St. Leo IX. Pope, A.D. 1054. St. Elphege, A.D. 1012. St. Ursmar, Bp. A.D. 713.

St. Elphege.

This saint's name in the church of England calendar is Alphege. He was brought up at the monastery of Deerhurst, in Gloucestershire; afterwards he built himself a lonely cell in the abbey of Bath, where he became abbot, and corrected the "little junketings" and other irregularities of the monks. St. Dunstan being warned in a vision, drew him from thence, and gave him episcopal ordination. In 1006, he became bishop of Winchester, and was afterwards translated to the see of Canterbury. On the storming of that city by the Danes, he endeavoured to allay their fury, but they burnt his cathedral, decimated his monks, and carrying Alphege prisoner to Canterbury, there slew him on this day in 1012.*[1]

It is storied, that when St. Alphege was imprisoned at Greenwich, the devil appeared to him in likeness of an angel, and tempted him to follow him into a dark valley, over which he wearily walked through hedges and ditches, till at last being in a most foul mire the devil vanished, and a real angel appeared and told St. Alphege to go back to prison and be a martyr, which he did. Then after his death, an old rotten stake was driven into his body, and those who drave it said, that if on the morrow the stake was green and bore leaves they would believe; whereupon the stake flourished and the drivers thereof repented as they said they would, and the body being buried at St. Paul's church, in London, worked miracles. † [2]

In commemoration of this saint was put up in Greenwich church the following inscription: "This church was erected and dedicated to the glory of God, and the memory of Saint Alphege, archbishop of Canterbury, here slain by the Danes."

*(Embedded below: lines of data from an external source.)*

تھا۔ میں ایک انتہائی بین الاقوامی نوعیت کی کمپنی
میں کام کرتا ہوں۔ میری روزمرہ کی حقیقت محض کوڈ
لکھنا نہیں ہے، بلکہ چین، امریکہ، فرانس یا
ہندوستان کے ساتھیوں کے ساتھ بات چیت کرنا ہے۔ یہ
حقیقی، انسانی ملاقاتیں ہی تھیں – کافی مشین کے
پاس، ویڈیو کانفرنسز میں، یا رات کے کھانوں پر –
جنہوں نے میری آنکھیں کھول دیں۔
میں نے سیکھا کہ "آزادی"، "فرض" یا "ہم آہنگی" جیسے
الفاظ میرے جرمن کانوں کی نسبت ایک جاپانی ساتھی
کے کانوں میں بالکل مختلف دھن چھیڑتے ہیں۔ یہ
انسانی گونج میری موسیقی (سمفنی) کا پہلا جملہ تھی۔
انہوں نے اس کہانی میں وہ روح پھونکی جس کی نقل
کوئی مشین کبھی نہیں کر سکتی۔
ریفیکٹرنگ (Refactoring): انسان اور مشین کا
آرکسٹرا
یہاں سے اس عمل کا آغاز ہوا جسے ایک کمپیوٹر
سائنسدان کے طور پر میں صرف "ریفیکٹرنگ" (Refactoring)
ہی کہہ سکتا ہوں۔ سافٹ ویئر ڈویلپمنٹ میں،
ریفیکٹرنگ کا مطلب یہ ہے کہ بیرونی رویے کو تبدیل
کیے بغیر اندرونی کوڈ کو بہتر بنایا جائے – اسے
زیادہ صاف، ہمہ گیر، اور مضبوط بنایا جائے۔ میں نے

1739. Died, Dr. Nicholas Saunderson, Lucasian professor of mathematics. He was born in 1659, at Thurlston, in Yorkshire, lost his sight from the small pox when twelve months old, and became so proficient in the science of certainties, that his eminence has rarely been equalled.

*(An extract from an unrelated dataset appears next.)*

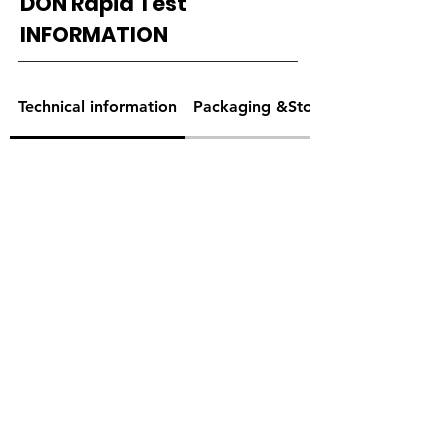
DON Rapid Test
INFORMATION
Technical information
Packaging &Storage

1775. The American war commenced at Lexington.

1791. Dr. Richard Price died. He was born in Glamorganshire in 1732. Revered for the purity of his private character, he is celebrated for his religious, moral, mathematical, and political works throughout Europe.

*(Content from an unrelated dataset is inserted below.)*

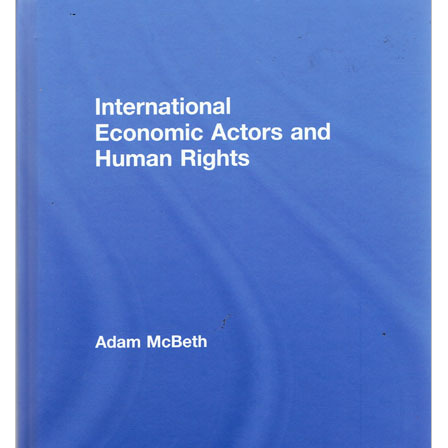
Shopping Basket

1824. Lord Byron died. A letter taken froma newspaper several years ago, ‡[3] relative to the residence of this distinguished character in the island of Mitylene, seems to have escaped editorial inquiry, and is therefore subjoined. If authentic, it is, in some degree, and interesting memorial.

     Mr. Editor,

In sailing through the Grecian Archipelago, on board one of his majesty's vessels, in the year 1812, we put into the harbour of Mitylene, in the island of that name. The beauty of this place, and the certain supply of cattle and vegetables always to be had there, induce many British vessels to visit it, both men of war and merchantmen; and though it lies rather out of the track for ships bound to Smyrna, its bounties amply repay for the deviation of a voyage. We landed, as usual, at the bottom of the bay, and whilst the men were employed in watering, and the purser bargaining for cattle with the natives, the clergyman and myself took a ramble to a cave, called Homer's School, and other places, where we had been before. On the brow of Mount Ida (a small monticole so named) we met with and engaged a young Greek as our guide, who told us he had come from Scio with an English lord, who left the island four days previous to our arrival, in his felucca. "He engaged me as a pilot," said the Greek, "and would have taken me with him, but I did not choose to quit Mitylene, where I am likely to get married. He was an odd, but a very good man. The cottage over the hill, facing the river, belongs to him, and he has left an old man in charge of it; he gave Dominick, the wine trader, six hundred zechines for it, (about 250l. English currency,) and has resided there about fourteen months, though not constantly; for he sails in his felucca very often to the different islands."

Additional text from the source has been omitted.